## Exercise details:
Give again, exactly as written, the lines of the records below from the line with "ЭКСПЕРТНЫЙ БЛОГ" to the line with "Поставка ожидается 03.09.26г.". Both end lines count; pictures do not.

Extracted page text data:
=== Begin Enclosure ===
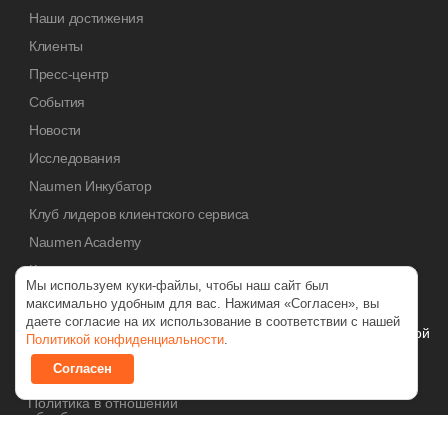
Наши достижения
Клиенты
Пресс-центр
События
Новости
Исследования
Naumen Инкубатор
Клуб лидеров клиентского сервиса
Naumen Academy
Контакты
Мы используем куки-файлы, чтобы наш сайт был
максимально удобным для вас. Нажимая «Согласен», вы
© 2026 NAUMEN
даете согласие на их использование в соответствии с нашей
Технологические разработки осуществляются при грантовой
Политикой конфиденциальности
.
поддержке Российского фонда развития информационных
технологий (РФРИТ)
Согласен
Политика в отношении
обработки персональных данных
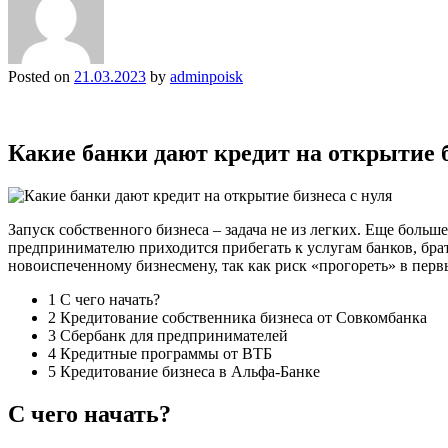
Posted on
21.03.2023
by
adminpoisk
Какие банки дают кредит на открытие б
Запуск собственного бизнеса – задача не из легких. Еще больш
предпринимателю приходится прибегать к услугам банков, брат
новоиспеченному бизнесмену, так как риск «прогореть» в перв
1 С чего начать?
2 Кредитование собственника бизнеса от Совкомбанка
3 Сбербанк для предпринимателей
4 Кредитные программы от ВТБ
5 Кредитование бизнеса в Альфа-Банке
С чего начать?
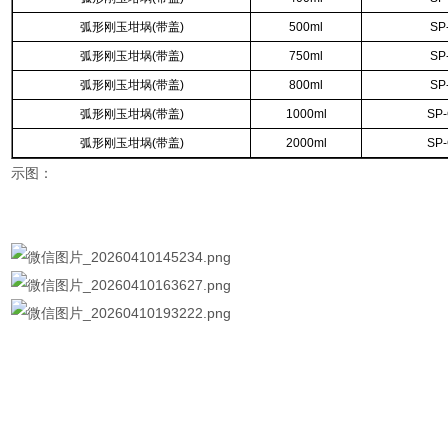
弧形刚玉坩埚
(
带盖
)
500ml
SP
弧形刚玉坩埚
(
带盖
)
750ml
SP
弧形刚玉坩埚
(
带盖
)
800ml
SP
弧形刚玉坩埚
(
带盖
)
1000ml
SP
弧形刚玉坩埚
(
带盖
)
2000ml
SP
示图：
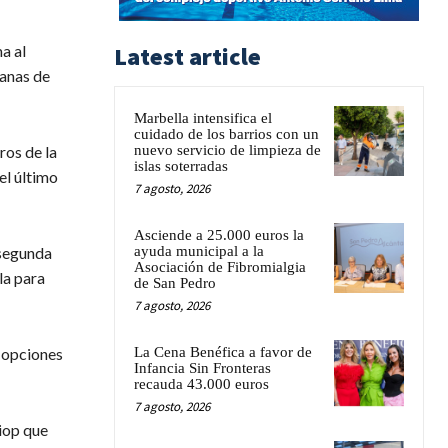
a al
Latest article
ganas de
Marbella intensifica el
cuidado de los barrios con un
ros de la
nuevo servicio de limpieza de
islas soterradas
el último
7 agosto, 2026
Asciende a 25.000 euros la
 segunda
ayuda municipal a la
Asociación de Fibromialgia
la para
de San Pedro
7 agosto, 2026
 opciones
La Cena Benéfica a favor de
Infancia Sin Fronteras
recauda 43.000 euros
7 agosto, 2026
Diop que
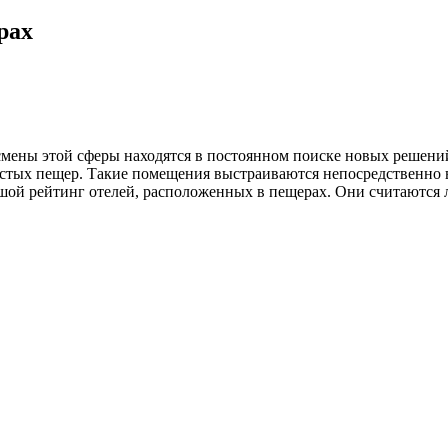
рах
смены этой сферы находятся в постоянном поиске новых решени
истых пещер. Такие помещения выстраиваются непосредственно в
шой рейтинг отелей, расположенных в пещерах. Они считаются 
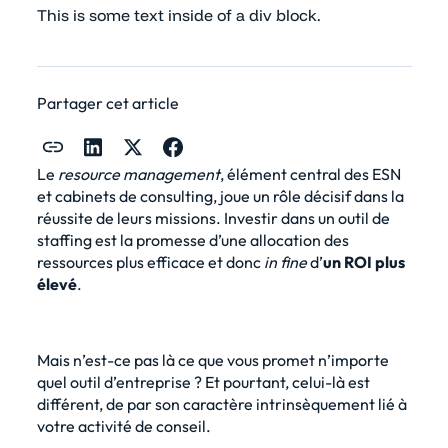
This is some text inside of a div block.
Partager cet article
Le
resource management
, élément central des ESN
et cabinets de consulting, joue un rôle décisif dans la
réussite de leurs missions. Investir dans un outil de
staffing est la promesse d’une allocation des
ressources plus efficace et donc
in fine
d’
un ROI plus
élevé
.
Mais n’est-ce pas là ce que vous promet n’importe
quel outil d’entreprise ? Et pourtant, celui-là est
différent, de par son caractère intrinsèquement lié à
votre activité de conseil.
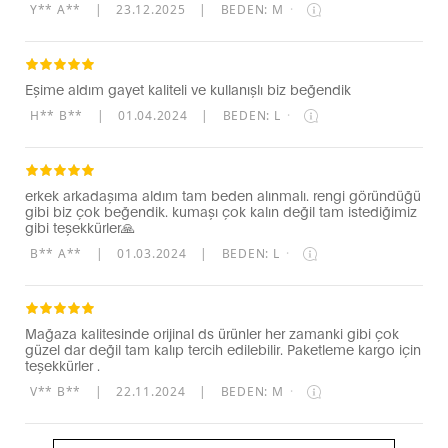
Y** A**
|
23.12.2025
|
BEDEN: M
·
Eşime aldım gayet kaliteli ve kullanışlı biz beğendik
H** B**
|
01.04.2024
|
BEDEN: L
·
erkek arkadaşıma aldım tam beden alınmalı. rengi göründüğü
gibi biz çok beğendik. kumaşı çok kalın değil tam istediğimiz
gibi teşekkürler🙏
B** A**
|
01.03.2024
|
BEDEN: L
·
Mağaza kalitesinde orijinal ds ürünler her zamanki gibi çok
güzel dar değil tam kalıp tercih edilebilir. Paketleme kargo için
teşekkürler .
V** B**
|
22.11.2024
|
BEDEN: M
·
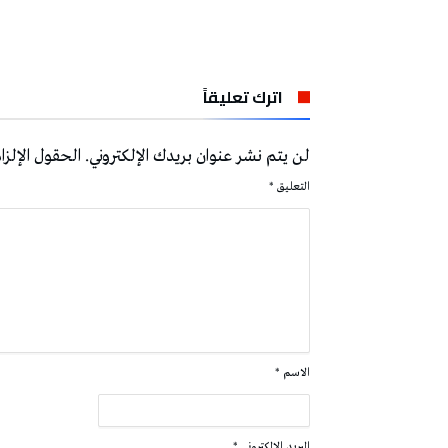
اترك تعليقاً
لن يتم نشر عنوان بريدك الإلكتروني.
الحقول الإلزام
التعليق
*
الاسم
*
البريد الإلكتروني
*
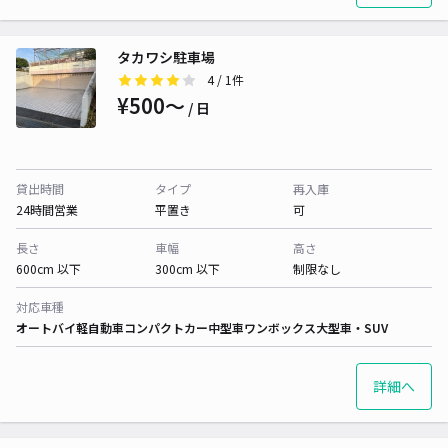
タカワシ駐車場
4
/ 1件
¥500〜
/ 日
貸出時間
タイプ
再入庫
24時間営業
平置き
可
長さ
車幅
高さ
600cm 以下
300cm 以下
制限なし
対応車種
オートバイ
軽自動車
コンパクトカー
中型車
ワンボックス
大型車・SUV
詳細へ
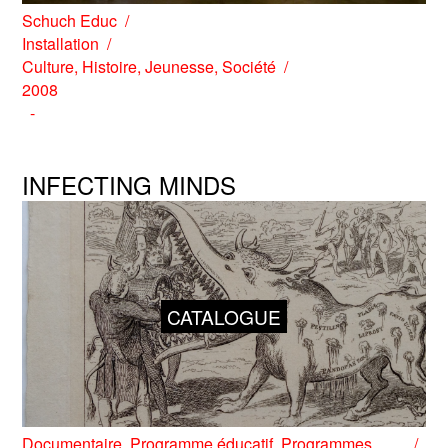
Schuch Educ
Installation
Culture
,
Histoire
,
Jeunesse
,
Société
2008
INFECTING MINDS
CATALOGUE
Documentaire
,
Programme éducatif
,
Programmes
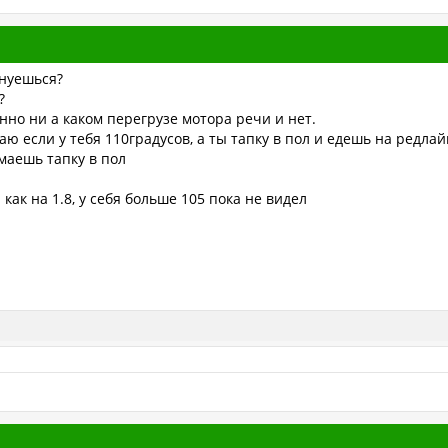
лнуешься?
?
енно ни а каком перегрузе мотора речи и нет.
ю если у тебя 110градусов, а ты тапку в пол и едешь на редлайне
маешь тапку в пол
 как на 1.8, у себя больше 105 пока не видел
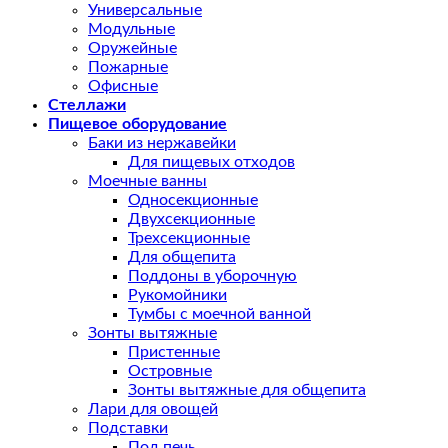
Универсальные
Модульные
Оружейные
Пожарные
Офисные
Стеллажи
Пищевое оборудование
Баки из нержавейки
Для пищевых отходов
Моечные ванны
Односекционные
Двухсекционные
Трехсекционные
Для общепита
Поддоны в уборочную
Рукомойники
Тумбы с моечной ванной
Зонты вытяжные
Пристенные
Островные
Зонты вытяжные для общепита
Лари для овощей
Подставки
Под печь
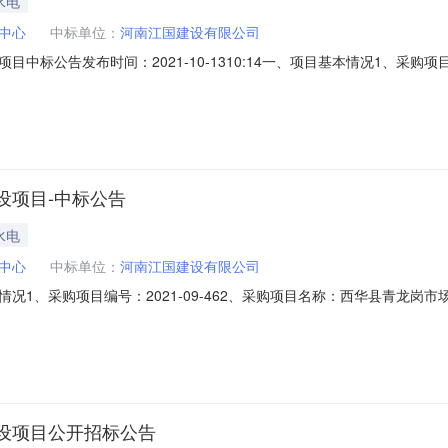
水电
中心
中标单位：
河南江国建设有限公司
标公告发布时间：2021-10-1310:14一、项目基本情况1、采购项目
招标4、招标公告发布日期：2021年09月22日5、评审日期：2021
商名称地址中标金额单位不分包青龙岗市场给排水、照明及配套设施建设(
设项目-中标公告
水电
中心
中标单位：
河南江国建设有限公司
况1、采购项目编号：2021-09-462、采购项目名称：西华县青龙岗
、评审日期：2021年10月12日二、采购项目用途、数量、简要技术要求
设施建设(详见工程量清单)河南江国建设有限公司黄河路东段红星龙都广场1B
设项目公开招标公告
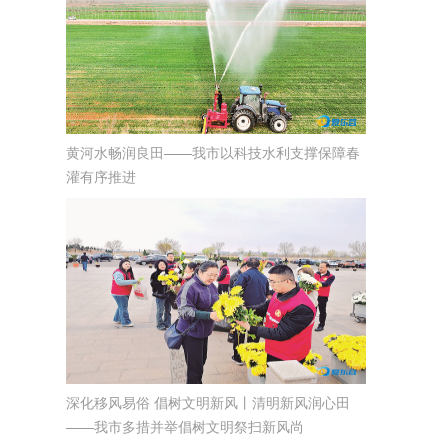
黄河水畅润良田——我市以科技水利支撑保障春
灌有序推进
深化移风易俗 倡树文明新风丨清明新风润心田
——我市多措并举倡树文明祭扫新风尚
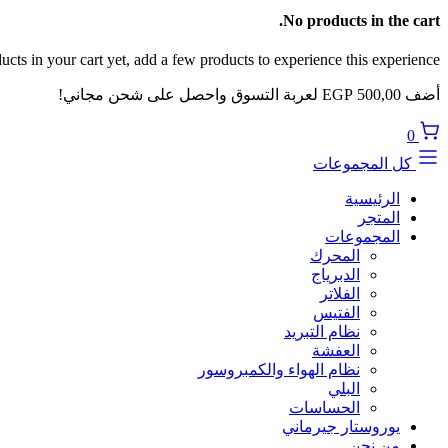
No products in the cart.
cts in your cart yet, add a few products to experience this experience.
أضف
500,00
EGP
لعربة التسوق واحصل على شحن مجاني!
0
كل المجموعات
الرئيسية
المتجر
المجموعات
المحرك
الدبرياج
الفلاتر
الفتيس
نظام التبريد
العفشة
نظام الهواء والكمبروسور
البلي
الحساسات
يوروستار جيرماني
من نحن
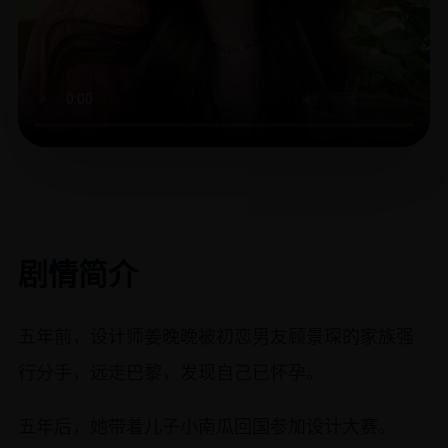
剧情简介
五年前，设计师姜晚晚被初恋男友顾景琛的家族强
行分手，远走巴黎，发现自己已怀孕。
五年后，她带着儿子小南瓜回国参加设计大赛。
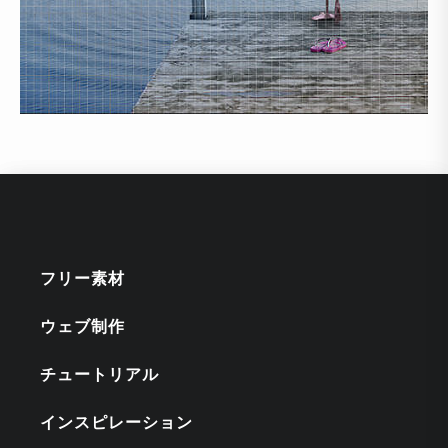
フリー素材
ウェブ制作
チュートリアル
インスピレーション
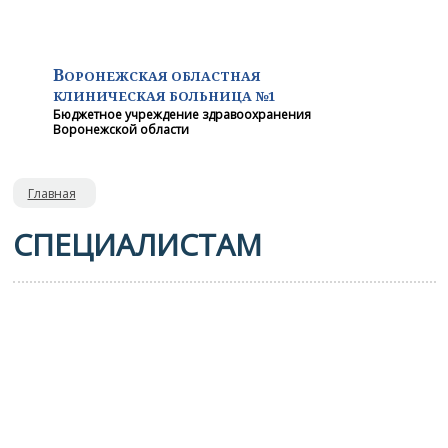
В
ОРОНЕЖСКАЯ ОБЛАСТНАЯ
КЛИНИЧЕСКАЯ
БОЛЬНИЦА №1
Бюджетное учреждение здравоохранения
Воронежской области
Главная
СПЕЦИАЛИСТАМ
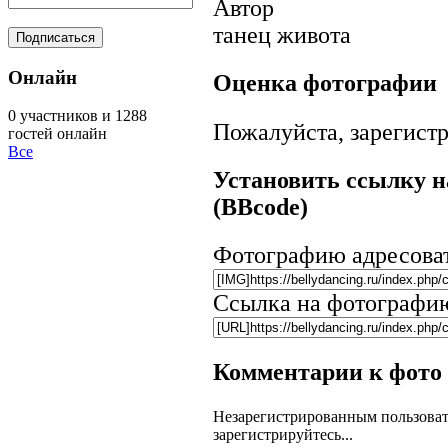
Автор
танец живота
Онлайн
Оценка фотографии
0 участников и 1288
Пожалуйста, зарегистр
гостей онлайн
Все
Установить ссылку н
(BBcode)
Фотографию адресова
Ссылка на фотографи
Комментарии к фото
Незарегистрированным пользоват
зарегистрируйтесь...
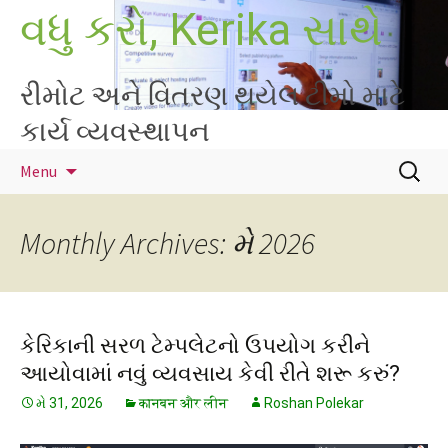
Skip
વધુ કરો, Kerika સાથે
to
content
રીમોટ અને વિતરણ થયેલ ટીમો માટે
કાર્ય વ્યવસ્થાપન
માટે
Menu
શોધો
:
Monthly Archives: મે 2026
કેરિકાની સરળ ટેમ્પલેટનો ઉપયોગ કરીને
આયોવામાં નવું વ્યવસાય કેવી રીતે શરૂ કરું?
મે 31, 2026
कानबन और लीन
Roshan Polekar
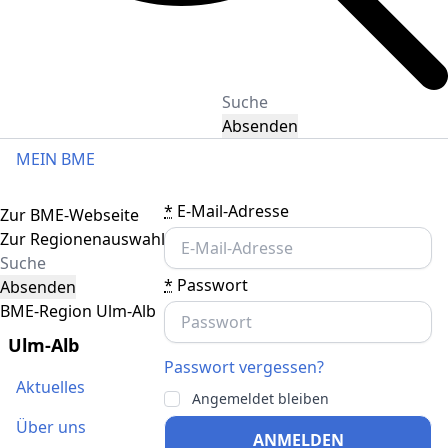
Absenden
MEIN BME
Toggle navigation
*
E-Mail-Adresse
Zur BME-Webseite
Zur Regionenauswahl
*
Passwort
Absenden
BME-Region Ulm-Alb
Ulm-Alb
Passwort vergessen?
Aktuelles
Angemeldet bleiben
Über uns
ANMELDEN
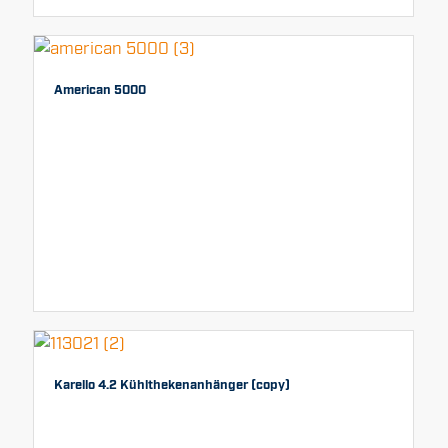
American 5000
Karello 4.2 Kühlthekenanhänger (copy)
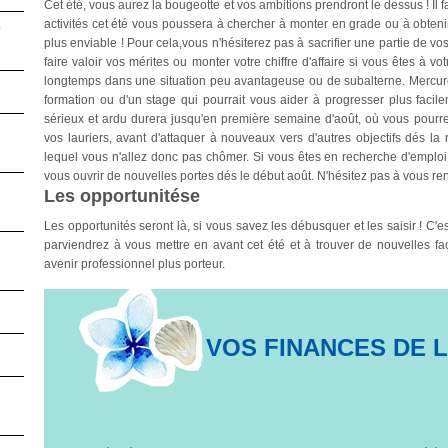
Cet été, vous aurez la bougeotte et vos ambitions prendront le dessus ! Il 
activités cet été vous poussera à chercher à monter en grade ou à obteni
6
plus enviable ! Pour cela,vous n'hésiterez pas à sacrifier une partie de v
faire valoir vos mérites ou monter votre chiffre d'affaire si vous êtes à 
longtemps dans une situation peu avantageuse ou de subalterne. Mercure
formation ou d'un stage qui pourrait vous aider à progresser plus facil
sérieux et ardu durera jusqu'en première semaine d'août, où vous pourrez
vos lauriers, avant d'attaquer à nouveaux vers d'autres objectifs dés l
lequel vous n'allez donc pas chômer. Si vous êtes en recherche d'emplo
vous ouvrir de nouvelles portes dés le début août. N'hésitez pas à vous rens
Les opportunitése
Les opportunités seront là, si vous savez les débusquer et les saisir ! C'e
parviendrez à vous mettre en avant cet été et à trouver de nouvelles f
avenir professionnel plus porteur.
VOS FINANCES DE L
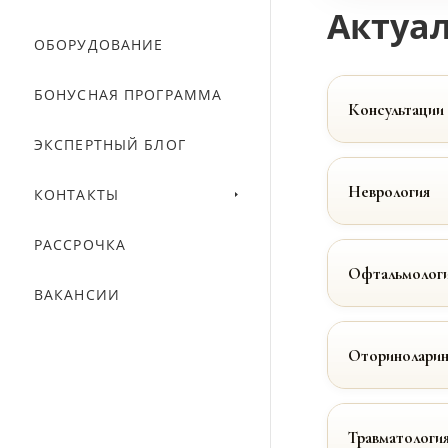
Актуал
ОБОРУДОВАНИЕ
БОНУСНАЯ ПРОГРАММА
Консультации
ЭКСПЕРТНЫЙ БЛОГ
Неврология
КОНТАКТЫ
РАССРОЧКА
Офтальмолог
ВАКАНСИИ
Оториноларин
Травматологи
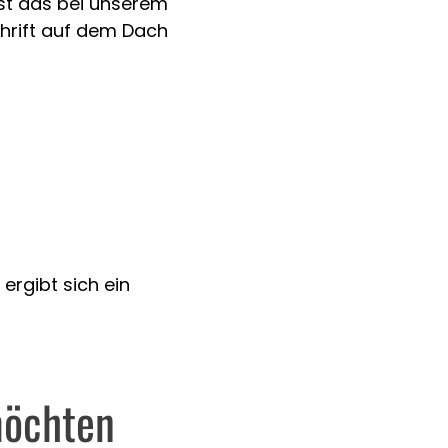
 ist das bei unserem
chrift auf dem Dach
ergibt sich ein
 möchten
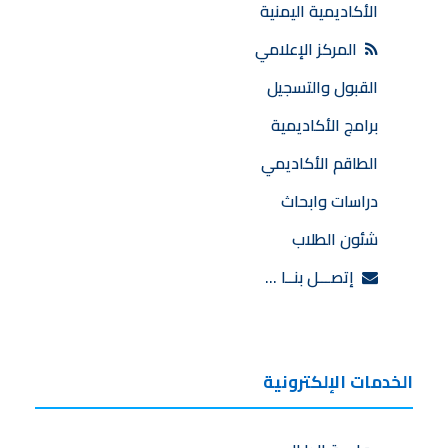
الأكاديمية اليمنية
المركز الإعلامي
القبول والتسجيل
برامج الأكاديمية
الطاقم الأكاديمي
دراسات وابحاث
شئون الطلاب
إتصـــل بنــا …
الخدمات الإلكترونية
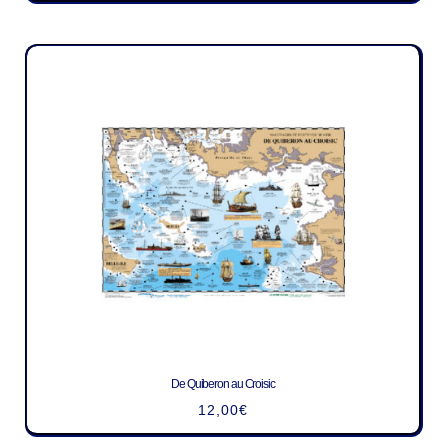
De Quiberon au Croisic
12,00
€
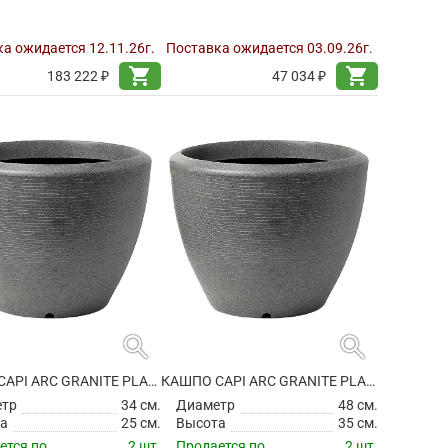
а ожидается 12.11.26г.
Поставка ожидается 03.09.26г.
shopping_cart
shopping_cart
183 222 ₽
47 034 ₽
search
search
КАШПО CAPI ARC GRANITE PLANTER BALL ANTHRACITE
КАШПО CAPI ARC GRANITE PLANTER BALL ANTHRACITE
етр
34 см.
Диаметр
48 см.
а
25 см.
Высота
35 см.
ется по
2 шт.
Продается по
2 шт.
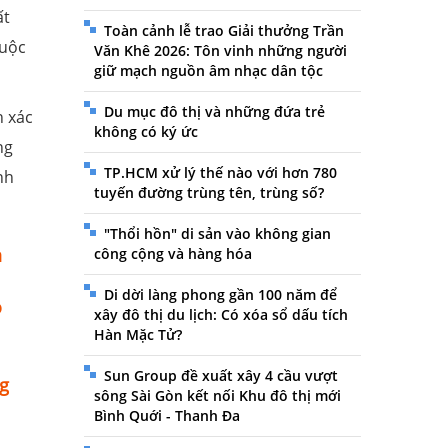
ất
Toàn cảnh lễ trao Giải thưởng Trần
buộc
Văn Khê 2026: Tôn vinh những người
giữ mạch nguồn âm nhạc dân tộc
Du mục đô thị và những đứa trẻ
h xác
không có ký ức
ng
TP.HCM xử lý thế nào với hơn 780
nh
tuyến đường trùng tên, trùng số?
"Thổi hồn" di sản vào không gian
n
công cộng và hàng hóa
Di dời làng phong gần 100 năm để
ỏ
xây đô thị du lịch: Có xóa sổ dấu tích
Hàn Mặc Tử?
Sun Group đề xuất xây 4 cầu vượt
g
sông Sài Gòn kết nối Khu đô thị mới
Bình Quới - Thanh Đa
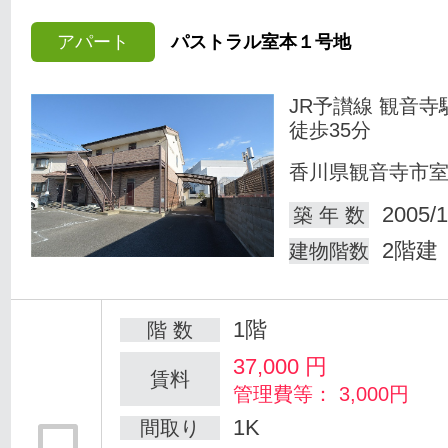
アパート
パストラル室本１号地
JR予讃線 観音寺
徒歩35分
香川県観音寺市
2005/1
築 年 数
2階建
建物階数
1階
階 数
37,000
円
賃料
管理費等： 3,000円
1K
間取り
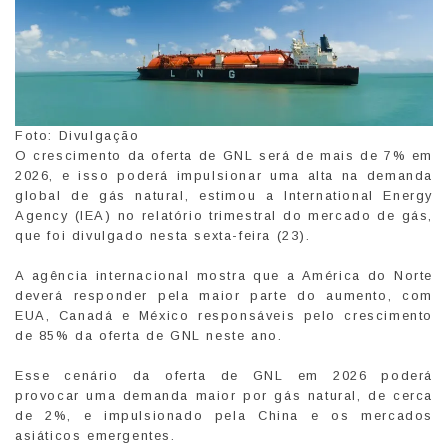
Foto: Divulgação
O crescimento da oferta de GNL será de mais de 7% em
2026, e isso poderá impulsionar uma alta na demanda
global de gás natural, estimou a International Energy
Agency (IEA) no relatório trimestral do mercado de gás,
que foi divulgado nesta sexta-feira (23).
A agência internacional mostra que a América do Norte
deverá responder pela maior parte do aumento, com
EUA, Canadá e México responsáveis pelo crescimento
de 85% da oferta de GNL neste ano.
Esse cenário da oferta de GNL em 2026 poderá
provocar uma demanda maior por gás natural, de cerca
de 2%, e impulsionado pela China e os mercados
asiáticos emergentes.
=== End Enclosure ===
## Answer below:
ЭКСПЕРТНЫЙ БЛОГ
Неврология
КОНТАКТЫ
РАССРОЧКА
Офтальмолог
ВАКАНСИИ
Оториноларин
Травматологи
 ist das bei unserem
chrift auf dem Dach
ergibt sich ein
 möchten
الأكاديمية اليمنية
المركز الإعلامي
القبول والتسجيل
برامج الأكاديمية
الطاقم الأكاديمي
دراسات وابحاث
شئون الطلاب
إتصـــل بنــا …
الخدمات الإلكترونية
De Quiberon au Croisic
12,00
€
а ожидается 12.11.26г.
Поставка ожидается 03.09.26г.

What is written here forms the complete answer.